The Global PR Communication Market: Opportunities of the New Moment


On April 27, 2021, JeffreyGroup CEO Brian Burlingame participated in an event entitled “The Global PR Communication Market and the Opportunities of the New Moment” hosted by the Brazilian Association of Communications Agencies (ABRACOM).  Following are excerpts from Mr. Burlingame’s presentation.

How has the pandemic changed agency operations and the PR market?

Traditionally, public relations has been ranked as a very stressful and demanding profession.  It’s a business that depends entirely on a creative collaboration of people and on client service.  The majority of our efforts are focused externally: helping other people, companies and organizations reach their objectives, manage their issues and solve their problems.  So, when faced with a pandemic that affected all people, we needed to dedicate even more time on internal matters – on our own people – while concurrently serving the clients at a time when many of them needed us the most.  I think it’s safe to say that our profession will retain its top ranking among the most challenging professions for some time.

This focus on our people isn’t new, but it has certainly intensified. And it’s a challenge for small and mid-sized firms that may have little or no HR staff and that depend on the owners and other leaders of the agency to manage and care for the team while also managing and driving the business. 

Over the past year, Jeffrey, the founder of JeffreyGroup, and I spent much more time on communications with the entire company than ever before, trying to partially make up for the time we usually spend visiting our offices and meeting with everyone in person.  Our communications have included everything from formal trainings to informal group chats – with the primary goal of helping employees feel connected to the company.

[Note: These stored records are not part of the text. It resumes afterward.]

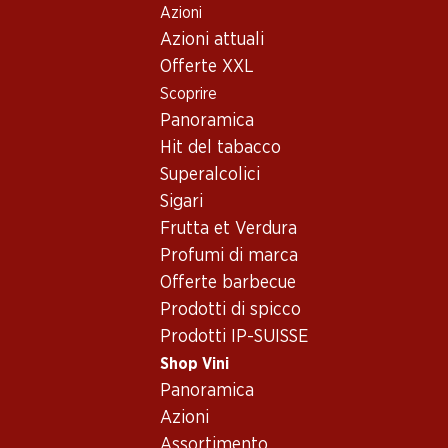
Azioni
Table Of Content
Home
Shop Vini
Vino/champagne
Spumante
Andare contenuto principale
Andare all'indice
Passare al menu principale
Azioni attuali
Offerte XXL
Scoprire
Panoramica
Hit del tabacco
Superalcolici
Sigari
Frutta et Verdura
Profumi di marca
Offerte barbecue
Prodotti di spicco
Esprit de Cave Mousseux Cassis, K
Prodotti IP-SUISSE
Spumante_old
,
Europa
,
varie regioni
Shop Vini
Panoramica
Trasparente, rosso carmine. Sapore di ribes neri. Allo stesso t
Azioni
Assortimento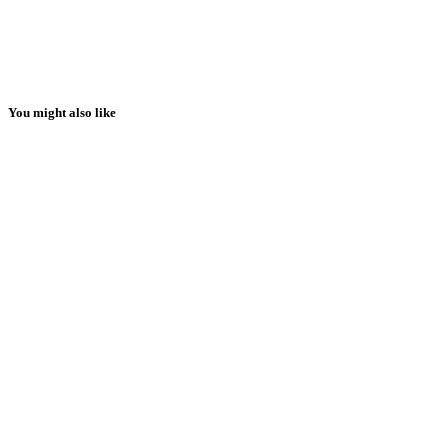
You might also like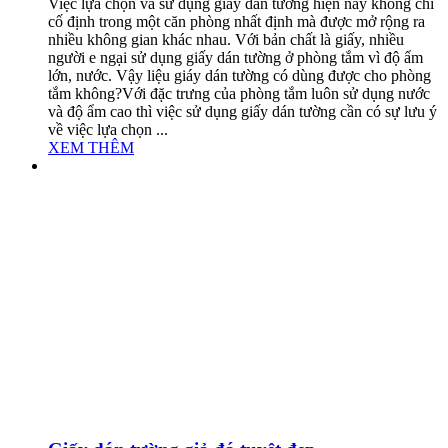
Việc lựa chọn và sử dụng giấy dán tường hiện nay không chỉ
cố định trong một căn phòng nhất định mà được mở rộng ra
nhiều không gian khác nhau. Với bản chất là giấy, nhiều
người e ngại sử dụng giấy dán tường ở phòng tắm vì độ ẩm
lớn, nước. Vậy liệu giáy dán tường có dùng được cho phòng
tắm không?Với đặc trưng của phòng tắm luôn sử dụng nước
và độ ẩm cao thì việc sử dụng giấy dán tường cần có sự lưu ý
về việc lựa chọn ...
XEM THÊM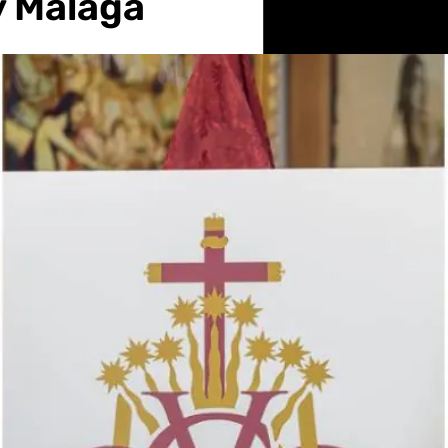
y Málaga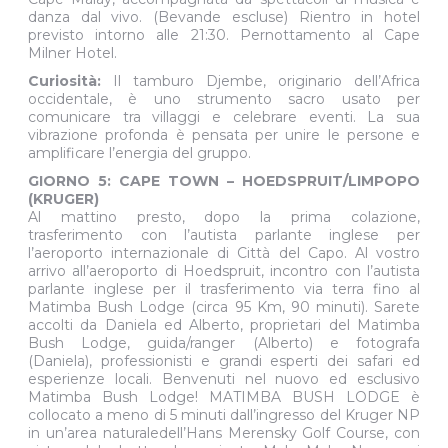
danza dal vivo. (Bevande escluse) Rientro in hotel
previsto intorno alle 21:30. Pernottamento al Cape
Milner Hotel.
Curiosità:
Il tamburo Djembe, originario dell’Africa
occidentale, è uno strumento sacro usato per
comunicare tra villaggi e celebrare eventi. La sua
vibrazione profonda è pensata per unire le persone e
amplificare l’energia del gruppo.
GIORNO 5: CAPE TOWN – HOEDSPRUIT/LIMPOPO
(KRUGER)
Al mattino presto, dopo la prima colazione,
trasferimento con l’autista parlante inglese per
l’aeroporto internazionale di Città del Capo. Al vostro
arrivo all’aeroporto di Hoedspruit, incontro con l’autista
parlante inglese per il trasferimento via terra fino al
Matimba Bush Lodge (circa 95 Km, 90 minuti). Sarete
accolti da Daniela ed Alberto, proprietari del Matimba
Bush Lodge, guida/ranger (Alberto) e fotografa
(Daniela), professionisti e grandi esperti dei safari ed
esperienze locali. Benvenuti nel nuovo ed esclusivo
Matimba Bush Lodge! MATIMBA BUSH LODGE è
collocato a meno di 5 minuti dall’ingresso del Kruger NP
in un’area naturaledell’Hans Merensky Golf Course, con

One of the biggest challenges I see post-pandemic is how agencies will be able to maintain company culture and employee engagement.  Of course, this is a challenge for client companies as well; but the special nature of our agency business, the value created through collaboration, makes these issues vital not only to our success, but to our survival. This reality drives us to be creative in how we facilitate and promote interaction between teams, the benefits we offer to our employees, and how we continue to ensure strong collaboration to provide clients with the most effective and creative solutions.

In terms of the PR market and client-agency relations, a future that involves a significant amount of remote work by agency staff brings the risk that clients may lose sight of the value of hiring an agency.  With teams primarily working remotely, some challenges  may be intensified: clients could miss out on the best thinking and solutions an agency can offer; the client-agency relationship could become more subordinated to the client-team relationships – and the same for agency staff; agency staff could become more quickly frustrated with the lack of variety and learning opportunities, and could experience intensified isolation since they aren’t a member of the client company and don’t have much contact with agency colleagues.

What are the main business demands for communication and the most demanded products and services?

The most demanded products depend on whom you’re working with.  To make a broad generalization, communications directors at companies tend to focus on earned and owned media, corporate reputation products and brand awareness.  When we’re speaking to marketing executives, they want to see creative campaigns that differentiate the brand and meet commercial objectives.  All clients want to see measurable results, so we must be able to think in terms of SEO and lead generation as well as social reach and media hits.

Last year, the pandemic delayed and slightly interrupted the launch of JeffreyGroup’s Social Impact and Sustain ability practice that had been in development since mid-2019.  The practice was conceived in response to a global trend of companies becoming focused on their corporate or brand purpose, and how their organizations are prepared to respond to consumer and investor demands regarding global sustainable development goals. To be clear, this is not only about environmental issues, but a range of issues related to poverty and hunger, human rights and equality, natural resource management, climate and other global priorities. This is the next phase of corporate citizenship and corporate social responsibility.  At JeffreyGroup, we see a big opportunity for communications companies to consult in this field which is intrinsic to corporate reputation.  

What is the future of PR and Communications leaders?  What are the main skills and capabilities they will need to have?

Primarily, I think we should continue to be flexible and adaptable.  Marketing and communications continue to evolve at a rapid pace, along with our communication and consumption habits driven by the pace of technology.  We should continue to incorporate some of the skill sets and best practices that have traditionally been at the core of other marketing disciplines, such as data-driven insights, tracking the customer journey and generating commercial outcomes.  We must remain curious and proactive about trends such as artificial intelligence and how that will impact our clients’ businesses and our own capabilities. I believe that marketers who come from a PR and communication background have distinct advantages in their ability to address multiple stakeholders, to anticipate issues and contingencies and in promoting authenticity and empathy, which are valuable qualities that need to be protected and championed in our ways of communicating, interacting and conducting business.